Create a configuration file for each instance¶
Create a configuration file for each Neuron-rtd you wish to launch, with one or more Neuron Devices desired to be mapped to that Neuron-rtd instance, and the listening port for it.
sudo tee /opt/aws/neuron/bin/nrtd0.json > /dev/null << EOF
{
"name": "nrtd0",
"server_port": "unix:/run/neuron.sock0",
"devices": [0]
}
EOF
sudo tee /opt/aws/neuron/bin/nrtd1.json > /dev/null << EOF
{
"name": "nrtd1",
"server_port": "unix:/run/neuron.sock1",
"devices": [1]
}
EOF
sudo tee /opt/aws/neuron/bin/nrtd2.json > /dev/null << EOF
{
"name": "nrtd2",
"server_port": "unix:/run/neuron.sock2",
"devices": [2]
}
EOF
sudo tee /opt/aws/neuron/bin/nrtd3.json > /dev/null << EOF
{
"name": "nrtd3",
"server_port": "unix:/run/neuron.sock3",
"devices": [3]
}
EOF
sudo chmod 755 /opt/aws/neuron/bin/nrtd0.json
sudo chmod 755 /opt/aws/neuron/bin/nrtd1.json
sudo chmod 755 /opt/aws/neuron/bin/nrtd2.json
sudo chmod 755 /opt/aws/neuron/bin/nrtd3.json
Start the services¶
Stop the default service¶
sudo systemctl stop neuron-rtd
Start the new services¶
sudo systemctl start neuron-rtd@nrtd0
sudo systemctl start neuron-rtd@nrtd1
sudo systemctl start neuron-rtd@nrtd2
sudo systemctl start neuron-rtd@nrtd3
Verify the services are up and running.

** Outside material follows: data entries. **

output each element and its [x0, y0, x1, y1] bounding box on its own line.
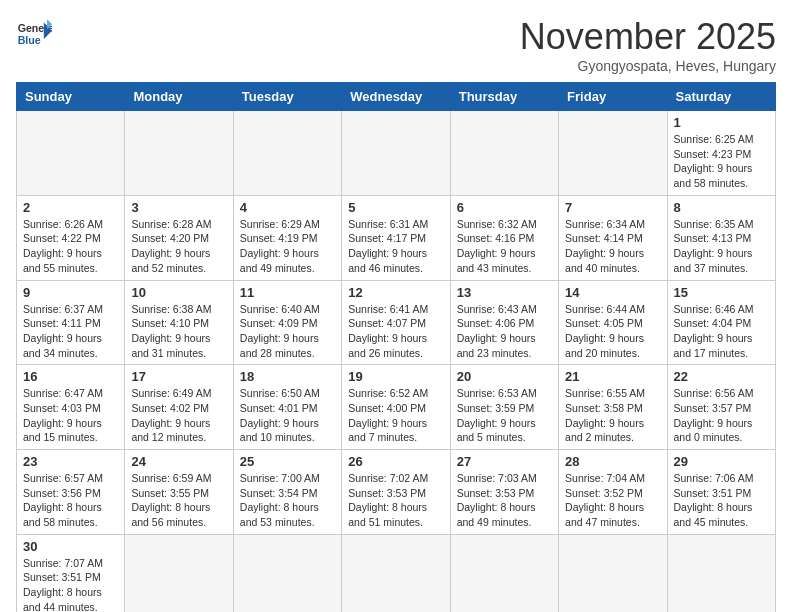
day-cell — [342, 111, 450, 196]
day-number: 25 — [240, 454, 335, 469]
day-number: 9 — [23, 285, 118, 300]
day-number: 14 — [565, 285, 660, 300]
day-number: 21 — [565, 369, 660, 384]
day-number: 5 — [348, 200, 443, 215]
day-info: Sunrise: 7:02 AMSunset: 3:53 PMDaylight:… — [348, 471, 443, 530]
calendar-title: November 2025 — [520, 16, 776, 58]
day-cell: 9Sunrise: 6:37 AMSunset: 4:11 PMDaylight… — [17, 280, 125, 365]
svg-text:Blue: Blue — [18, 34, 41, 46]
day-number: 3 — [131, 200, 226, 215]
day-info: Sunrise: 6:59 AMSunset: 3:55 PMDaylight:… — [131, 471, 226, 530]
day-info: Sunrise: 6:40 AMSunset: 4:09 PMDaylight:… — [240, 302, 335, 361]
col-thursday: Thursday — [450, 83, 558, 111]
general-blue-logo-icon: General Blue — [16, 16, 52, 52]
day-number: 27 — [457, 454, 552, 469]
week-row-6: 30Sunrise: 7:07 AMSunset: 3:51 PMDayligh… — [17, 534, 776, 612]
day-cell: 13Sunrise: 6:43 AMSunset: 4:06 PMDayligh… — [450, 280, 558, 365]
day-info: Sunrise: 6:35 AMSunset: 4:13 PMDaylight:… — [674, 217, 769, 276]
day-cell: 27Sunrise: 7:03 AMSunset: 3:53 PMDayligh… — [450, 450, 558, 535]
day-cell — [233, 111, 341, 196]
day-cell: 26Sunrise: 7:02 AMSunset: 3:53 PMDayligh… — [342, 450, 450, 535]
calendar-table: Sunday Monday Tuesday Wednesday Thursday… — [16, 82, 776, 612]
day-cell — [450, 534, 558, 612]
day-cell: 19Sunrise: 6:52 AMSunset: 4:00 PMDayligh… — [342, 365, 450, 450]
title-block: November 2025 Gyongyospata, Heves, Hunga… — [520, 16, 776, 74]
day-info: Sunrise: 6:44 AMSunset: 4:05 PMDaylight:… — [565, 302, 660, 361]
day-cell: 5Sunrise: 6:31 AMSunset: 4:17 PMDaylight… — [342, 195, 450, 280]
day-cell: 8Sunrise: 6:35 AMSunset: 4:13 PMDaylight… — [667, 195, 775, 280]
day-cell: 20Sunrise: 6:53 AMSunset: 3:59 PMDayligh… — [450, 365, 558, 450]
day-info: Sunrise: 7:04 AMSunset: 3:52 PMDaylight:… — [565, 471, 660, 530]
day-info: Sunrise: 6:49 AMSunset: 4:02 PMDaylight:… — [131, 386, 226, 445]
day-number: 11 — [240, 285, 335, 300]
day-number: 23 — [23, 454, 118, 469]
day-info: Sunrise: 6:37 AMSunset: 4:11 PMDaylight:… — [23, 302, 118, 361]
day-cell: 24Sunrise: 6:59 AMSunset: 3:55 PMDayligh… — [125, 450, 233, 535]
day-info: Sunrise: 7:07 AMSunset: 3:51 PMDaylight:… — [23, 556, 118, 612]
day-number: 1 — [674, 115, 769, 130]
calendar-header-row: Sunday Monday Tuesday Wednesday Thursday… — [17, 83, 776, 111]
day-number: 12 — [348, 285, 443, 300]
day-info: Sunrise: 6:53 AMSunset: 3:59 PMDaylight:… — [457, 386, 552, 445]
day-cell: 7Sunrise: 6:34 AMSunset: 4:14 PMDaylight… — [559, 195, 667, 280]
day-cell — [559, 534, 667, 612]
day-number: 17 — [131, 369, 226, 384]
day-info: Sunrise: 6:26 AMSunset: 4:22 PMDaylight:… — [23, 217, 118, 276]
day-info: Sunrise: 6:32 AMSunset: 4:16 PMDaylight:… — [457, 217, 552, 276]
day-info: Sunrise: 6:56 AMSunset: 3:57 PMDaylight:… — [674, 386, 769, 445]
day-number: 20 — [457, 369, 552, 384]
day-info: Sunrise: 6:28 AMSunset: 4:20 PMDaylight:… — [131, 217, 226, 276]
week-row-1: 1Sunrise: 6:25 AMSunset: 4:23 PMDaylight… — [17, 111, 776, 196]
day-cell: 21Sunrise: 6:55 AMSunset: 3:58 PMDayligh… — [559, 365, 667, 450]
day-info: Sunrise: 6:50 AMSunset: 4:01 PMDaylight:… — [240, 386, 335, 445]
logo: General Blue — [16, 16, 52, 52]
day-info: Sunrise: 6:41 AMSunset: 4:07 PMDaylight:… — [348, 302, 443, 361]
day-cell: 25Sunrise: 7:00 AMSunset: 3:54 PMDayligh… — [233, 450, 341, 535]
day-cell: 16Sunrise: 6:47 AMSunset: 4:03 PMDayligh… — [17, 365, 125, 450]
col-sunday: Sunday — [17, 83, 125, 111]
day-info: Sunrise: 6:52 AMSunset: 4:00 PMDaylight:… — [348, 386, 443, 445]
col-friday: Friday — [559, 83, 667, 111]
day-cell: 23Sunrise: 6:57 AMSunset: 3:56 PMDayligh… — [17, 450, 125, 535]
day-number: 2 — [23, 200, 118, 215]
day-info: Sunrise: 7:00 AMSunset: 3:54 PMDaylight:… — [240, 471, 335, 530]
day-number: 18 — [240, 369, 335, 384]
day-number: 16 — [23, 369, 118, 384]
day-cell: 17Sunrise: 6:49 AMSunset: 4:02 PMDayligh… — [125, 365, 233, 450]
col-wednesday: Wednesday — [342, 83, 450, 111]
day-number: 26 — [348, 454, 443, 469]
day-cell — [125, 111, 233, 196]
day-number: 22 — [674, 369, 769, 384]
day-cell: 3Sunrise: 6:28 AMSunset: 4:20 PMDaylight… — [125, 195, 233, 280]
day-cell — [667, 534, 775, 612]
day-cell: 15Sunrise: 6:46 AMSunset: 4:04 PMDayligh… — [667, 280, 775, 365]
day-info: Sunrise: 6:34 AMSunset: 4:14 PMDaylight:… — [565, 217, 660, 276]
day-info: Sunrise: 6:43 AMSunset: 4:06 PMDaylight:… — [457, 302, 552, 361]
day-number: 13 — [457, 285, 552, 300]
day-info: Sunrise: 6:38 AMSunset: 4:10 PMDaylight:… — [131, 302, 226, 361]
col-tuesday: Tuesday — [233, 83, 341, 111]
day-info: Sunrise: 6:47 AMSunset: 4:03 PMDaylight:… — [23, 386, 118, 445]
calendar-body: 1Sunrise: 6:25 AMSunset: 4:23 PMDaylight… — [17, 111, 776, 613]
day-cell: 6Sunrise: 6:32 AMSunset: 4:16 PMDaylight… — [450, 195, 558, 280]
col-monday: Monday — [125, 83, 233, 111]
day-cell — [125, 534, 233, 612]
day-number: 30 — [23, 539, 118, 554]
day-cell: 18Sunrise: 6:50 AMSunset: 4:01 PMDayligh… — [233, 365, 341, 450]
header: General Blue November 2025 Gyongyospata,… — [16, 16, 776, 74]
day-cell — [342, 534, 450, 612]
week-row-5: 23Sunrise: 6:57 AMSunset: 3:56 PMDayligh… — [17, 450, 776, 535]
day-info: Sunrise: 6:25 AMSunset: 4:23 PMDaylight:… — [674, 132, 769, 191]
day-cell — [233, 534, 341, 612]
day-cell — [559, 111, 667, 196]
day-cell: 14Sunrise: 6:44 AMSunset: 4:05 PMDayligh… — [559, 280, 667, 365]
day-cell: 22Sunrise: 6:56 AMSunset: 3:57 PMDayligh… — [667, 365, 775, 450]
week-row-3: 9Sunrise: 6:37 AMSunset: 4:11 PMDaylight… — [17, 280, 776, 365]
week-row-4: 16Sunrise: 6:47 AMSunset: 4:03 PMDayligh… — [17, 365, 776, 450]
day-number: 4 — [240, 200, 335, 215]
calendar-subtitle: Gyongyospata, Heves, Hungary — [520, 58, 776, 74]
day-number: 6 — [457, 200, 552, 215]
day-cell: 11Sunrise: 6:40 AMSunset: 4:09 PMDayligh… — [233, 280, 341, 365]
day-cell: 2Sunrise: 6:26 AMSunset: 4:22 PMDaylight… — [17, 195, 125, 280]
day-number: 7 — [565, 200, 660, 215]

This example shows one of the Neuron-RTD daemons (Neuron-RTD0):
sudo systemctl status neuron-rtd@nrtd0
● neuron-rtd@nrtd0.service - Neuron Runtime Daemon nrtd0
Loaded: loaded (/lib/systemd/system/neuron-rtd@.service; disabled; vendor preset: enabled)
Active: active (running) since Wed 2019-11-13 00:24:25 UTC; 8s ago
Main PID: 32446 (neuron-rtd)
Tasks: 14 (limit: 4915)
CGroup: /system.slice/system-neuron\x2drtd.slice/neuron-rtd@nrtd0.service
└─32446 /opt/aws/neuron/bin/neuron-rtd -i nrtd0 -c /opt/aws/neuron/config/neuron-rtd.config
Nov 13 00:23:39 ip-10-1-255-226 neuron-rtd[32446]: nrtd[32446]: [TDRV:reset_mla] Resetting 0000:00:1f.0
Nov 13 00:23:39 ip-10-1-255-226 nrtd[32446]: [TDRV:reset_mla] Resetting 0000:00:1f.0
Nov 13 00:24:00 ip-10-1-255-226 neuron-rtd[32446]: nrtd[32446]: [hal] request seq: 3, cmd: 1 timed out
Nov 13 00:24:00 ip-10-1-255-226 nrtd[32446]: [hal] request seq: 3, cmd: 1 timed out
Nov 13 00:24:25 ip-10-1-255-226 neuron-rtd[32446]: nrtd[32446]: [TDRV:tdrv_init_one_mla_phase2] Initialized Inferentia: 0000:00:1f.0
Nov 13 00:24:25 ip-10-1-255-226 nrtd[32446]: [TDRV:tdrv_init_one_mla_phase2] Initialized Inferentia: 0000:00:1f.0
Nov 13 00:24:25 ip-10-1-255-226 neuron-rtd[32446]: E1113 00:24:25.605502817 32446 socket_utils_common_posix.cc:197] check for SO_REUSEPORT: {"created":"@1573604665.605493059","description":"SO_REUSEPORT unavailab
Nov 13 00:24:25 ip-10-1-255-226 systemd[1]: Started Neuron Runtime Daemon nrtd0.
Nov 13 00:24:25 ip-10-1-255-226 neuron-rtd[32446]: nrtd[32446]: [NRTD:RunServer] Server listening on unix:/run/neuron.sock0
Nov 13 00:24:25 ip-10-1-255-226 nrtd[32446]: [NRTD:RunServer] Server listening on unix:/run/neuron.sock0
lines 1-18/18 (END)
Using the Neuron-RTD services with ML Frameworks¶
When multiple Neuron-RTD instances are launched with user configurations as described in previous sections, NEURON_RTD_ADDRESS environment variable setting is required to use the framework. To use a particular Neuron-RTD instance with a framework, set the environment variable NEURON_RTD_ADDRESS to the socket address of the Neuron-RTD instance. For example, to run a framework process with nrtd2 in the example above, do: .. code:: bash
NEURON_RTD_ADDRESS=unix:/run/neuron.sock2 python <framework script>
When a single Neuron-RTD instance is launched with default configuration, no special environment variable setting is required to use the framework.